WHAT IS BEING ASKED
Transcribe the data below verbatim from the line with "Fertilizer Focus, March/April" to the line with "Murcia, South-East Spain, shows". Include both of those lines.

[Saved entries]

>>>

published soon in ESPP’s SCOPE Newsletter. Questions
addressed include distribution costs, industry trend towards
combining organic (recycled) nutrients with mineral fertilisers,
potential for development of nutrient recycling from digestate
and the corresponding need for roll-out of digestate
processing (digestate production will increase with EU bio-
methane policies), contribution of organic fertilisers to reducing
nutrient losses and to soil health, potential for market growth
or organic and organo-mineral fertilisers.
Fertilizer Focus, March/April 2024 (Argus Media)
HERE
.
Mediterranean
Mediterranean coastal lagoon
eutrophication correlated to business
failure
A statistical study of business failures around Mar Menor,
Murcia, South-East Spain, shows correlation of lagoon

<<<
>>>

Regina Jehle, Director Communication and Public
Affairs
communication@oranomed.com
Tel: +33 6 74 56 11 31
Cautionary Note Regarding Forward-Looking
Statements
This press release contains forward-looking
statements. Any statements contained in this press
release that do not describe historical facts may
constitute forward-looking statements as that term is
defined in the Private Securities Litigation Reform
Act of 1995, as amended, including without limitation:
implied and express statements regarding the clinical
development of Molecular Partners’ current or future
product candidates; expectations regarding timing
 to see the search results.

<<<

REPLY TO THE TASK
Fertilizer Focus, March/April 2024 (Argus Media)
HERE
.
Mediterranean
Mediterranean coastal lagoon
eutrophication correlated to business
failure
A statistical study of business failures around Mar Menor,
Murcia, South-East Spain, shows correlation of lagoon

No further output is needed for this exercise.